On Thu, 12 Dec 2024 18:31:57 +0000
Roman Gushchin <roman.gushchin@xxxxxxxxx> wrote:

> Is it about a single task or groups of tasks or the entire cgroup?
> If former, why it's a problem? A tight memcg limit can slow things down
> in general and I don't see why we should treat the exit() path differently.
>
I think the exit path does need to be treated a little differently,
since this exit may be the only way such a cgroup can free up memory.

> If it's about the entire cgroup and we have essentially a deadlock,
> I feel like we need to look into the oom reaper side.

You mean something like the below?

I have not tested it yet, because we don't have any stuck
cgroups right now among the workloads that I'm monitoring.

---8<---

From c0e545fd45bd3ee24cd79b3d3e9b375e968ef460 Mon Sep 17 00:00:00 2001
From: Rik van Riel <riel@xxxxxxxxxxx>
Date: Thu, 12 Dec 2024 14:50:49 -0500
Subject: [PATCH] memcg,oom: speed up reclaim for exiting tasks

When a memcg reaches its memory limit, and reclaim becomes unavailable
or slow for some reason, for example only zswap is available, but zswap
writeback is disabled, it can take a long time for tasks to exit, and
for the cgroup to get back to normal (or cleaned up).

Speed up memcg reclaim for exiting tasks by limiting how much work
reclaim does, and by invoking the OOM reaper if reclaim does not
free up enough memory to allow the task to make progress.

Signed-off-by: Rik van Riel <riel@xxxxxxxxxxx>
---
include/linux/oom.h | 8 ++++++++
mm/memcontrol.c | 11 +++++++++++
mm/oom_kill.c | 6 +-----
3 files changed, 20 insertions(+), 5 deletions(-)
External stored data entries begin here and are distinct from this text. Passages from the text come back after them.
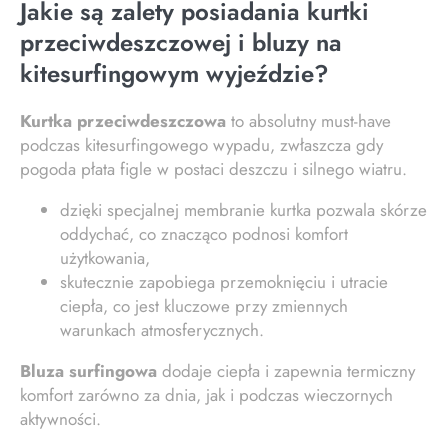
Jakie są zalety posiadania kurtki
przeciwdeszczowej i bluzy na
kitesurfingowym wyjeździe?
Kurtka przeciwdeszczowa
to absolutny must-have
podczas kitesurfingowego wypadu, zwłaszcza gdy
pogoda płata figle w postaci deszczu i silnego wiatru.
dzięki specjalnej membranie kurtka pozwala skórze
oddychać, co znacząco podnosi komfort
użytkowania,
skutecznie zapobiega przemoknięciu i utracie
ciepła, co jest kluczowe przy zmiennych
warunkach atmosferycznych.
Bluza surfingowa
dodaje ciepła i zapewnia termiczny
komfort zarówno za dnia, jak i podczas wieczornych
aktywności.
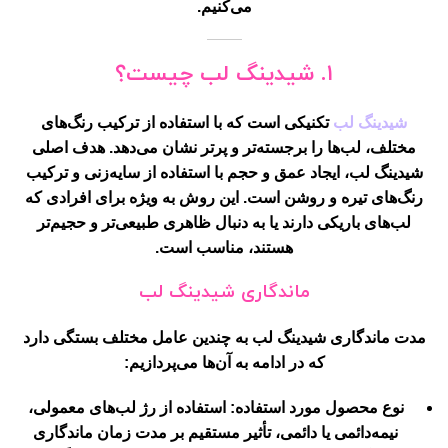
می‌کنیم.
۱. شیدینگ لب چیست؟
شیدینگ لب
تکنیکی است که با استفاده از ترکیب رنگ‌های
مختلف، لب‌ها را برجسته‌تر و پرتر نشان می‌دهد. هدف اصلی
شیدینگ لب، ایجاد عمق و حجم با استفاده از سایه‌زنی و ترکیب
رنگ‌های تیره و روشن است. این روش به ویژه برای افرادی که
لب‌های باریکی دارند یا به دنبال ظاهری طبیعی‌تر و حجیم‌تر
هستند، مناسب است.
ماندگاری شیدینگ لب
مدت ماندگاری شیدینگ لب به چندین عامل مختلف بستگی دارد
که در ادامه به آن‌ها می‌پردازیم:
نوع محصول مورد استفاده
: استفاده از رژ لب‌های معمولی،
نیمه‌دائمی یا دائمی، تأثیر مستقیم بر مدت زمان ماندگاری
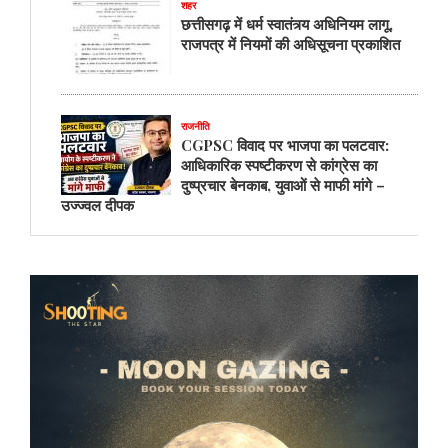
शहर
छत्तीसगढ़ में धर्म स्वातंत्र्य अधिनियम लागू,
राजपत्र में नियमों की अधिसूचना प्रकाशित
राजनीति
CGPSC विवाद पर भाजपा का पलटवार:
आधिकारिक स्पष्टीकरण से कांग्रेस का
दुष्प्रचार बेनकाब, युवाओं से माफी मांगे –
उज्ज्वल दीपक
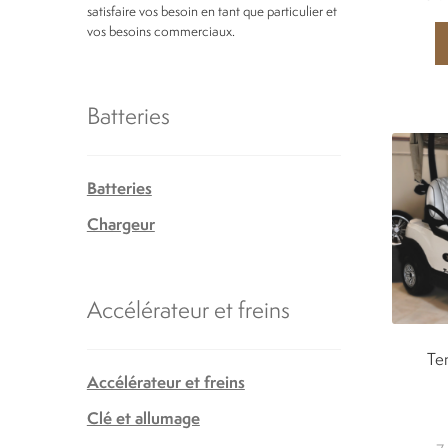
satisfaire vos besoin en tant que particulier et
vos besoins commerciaux.
Batteries
Batteries
Chargeur
Accélérateur et freins
Te
Accélérateur et freins
Clé et allumage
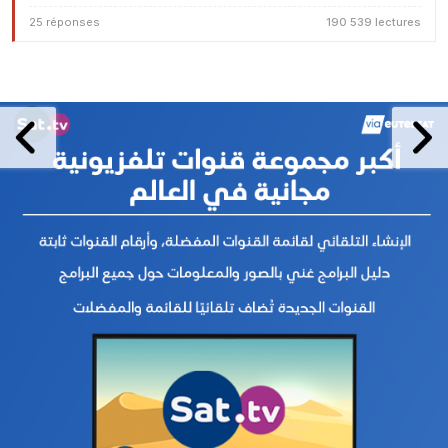
25 réponses
190 539 lectures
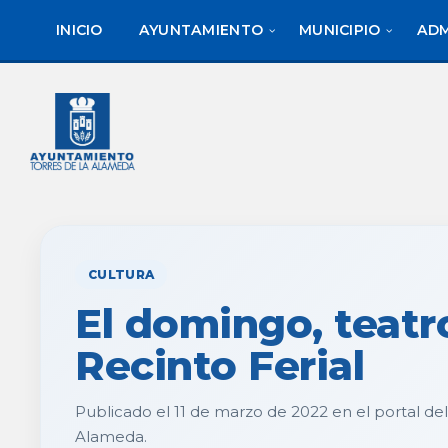
saltar
Saltar
al
al
INICIO
AYUNTAMIENTO
MUNICIPIO
ADM
contenido
pie
de
página
CULTURA
El domingo, teatr
Recinto Ferial
Publicado el 11 de marzo de 2022 en el portal de
Alameda.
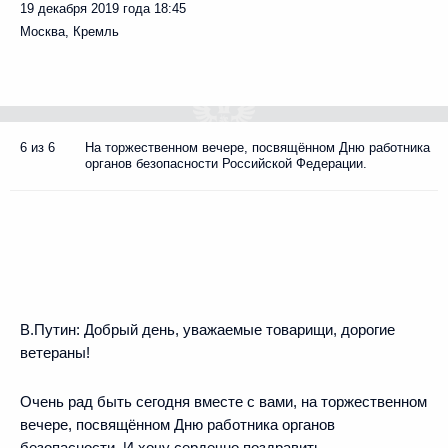
19 декабря 2019 года
18:45
Москва, Кремль
6 из 6
На торжественном вечере, посвящённом Дню работника
органов безопасности Российской Федерации.
В.Путин:
Добрый день, уважаемые товарищи, дорогие
ветераны!
Очень рад быть сегодня вместе с вами, на торжественном
вечере, посвящённом Дню работника органов
безопасности. И хочу сердечно поздравить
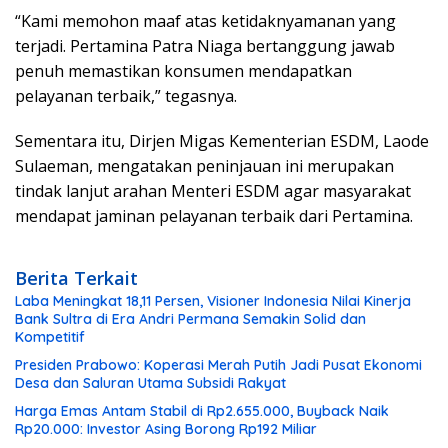
“Kami memohon maaf atas ketidaknyamanan yang
terjadi. Pertamina Patra Niaga bertanggung jawab
penuh memastikan konsumen mendapatkan
pelayanan terbaik,” tegasnya.
Sementara itu, Dirjen Migas Kementerian ESDM, Laode
Sulaeman, mengatakan peninjauan ini merupakan
tindak lanjut arahan Menteri ESDM agar masyarakat
mendapat jaminan pelayanan terbaik dari Pertamina.
Berita Terkait
Laba Meningkat 18,11 Persen, Visioner Indonesia Nilai Kinerja
Bank Sultra di Era Andri Permana Semakin Solid dan
Kompetitif
Presiden Prabowo: Koperasi Merah Putih Jadi Pusat Ekonomi
Desa dan Saluran Utama Subsidi Rakyat
Harga Emas Antam Stabil di Rp2.655.000, Buyback Naik
Rp20.000: Investor Asing Borong Rp192 Miliar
diff --git a/include/linux/oom.h b/include/linux/oom.h
index 1e0fc6931ce9..b2d9cf936664 100644
--- a/include/linux/oom.h
+++ b/include/linux/oom.h
@@ -111,4 +111,12 @@ extern void oom_killer_enable(void);

extern struct task_struct *find_lock_task_mm(struct task_struct *p);

+#ifdef CONFIG_MMU
+extern void queue_oom_reaper(struct task_struct *tsk);
+#else
+static intern void queue_oom_reaper(struct task_struct *tsk)
+{
+}
+#endif
+
#endif /* _INCLUDE_LINUX_OOM_H */
diff --git a/mm/memcontrol.c b/mm/memcontrol.c
index 7b3503d12aaf..21f42758d430 100644
--- a/mm/memcontrol.c
+++ b/mm/memcontrol.c
@@ -2231,6 +2231,9 @@ int try_charge_memcg(struct mem_cgroup *memcg, gfp_t gfp_mask,
if (!gfpflags_allow_blocking(gfp_mask))
goto nomem;

+ if (unlikely(current->flags & PF_EXITING))
+ gfp_mask |= __GFP_NORETRY;
+
memcg_memory_event(mem_over_limit, MEMCG_MAX);
raised_max_event = true;

@@ -2284,6 +2287,14 @@ int try_charge_memcg(struct mem_cgroup *memcg, gfp_t gfp_mask,
goto retry;
}
nomem:
+ /*
+ * We ran out of memory while inside exit. Maybe the OOM
+ * reaper can help reduce cgroup memory use and get things
+ * moving again?
+ */
+ if (unlikely(current->flags & PF_EXITING))
+ queue_oom_reaper(current);
+
/*
* Memcg doesn't have a dedicated reserve for atomic
* allocations. But like the global atomic pool, we need to
diff --git a/mm/oom_kill.c b/mm/oom_kill.c
index 1c485beb0b93..8d5278e45c63 100644
--- a/mm/oom_kill.c
+++ b/mm/oom_kill.c
@@ -686,7 +686,7 @@ static void wake_oom_reaper(struct timer_list *timer)
* before the exit path is able to wake the futex waiters.
*/
#define OOM_REAPER_DELAY (2*HZ)
-static void queue_oom_reaper(struct task_struct *tsk)
+void queue_oom_reaper(struct task_struct *tsk)
{
/* mm is already queued? */
if (test_and_set_bit(MMF_OOM_REAP_QUEUED, &tsk->signal->oom_mm->flags))
@@ -735,10 +735,6 @@ static int __init oom_init(void)
return 0;
}
subsys_initcall(oom_init)
-#else
-static inline void queue_oom_reaper(struct task_struct *tsk)
-{
-}
#endif /* CONFIG_MMU */

/**
--
2.47.0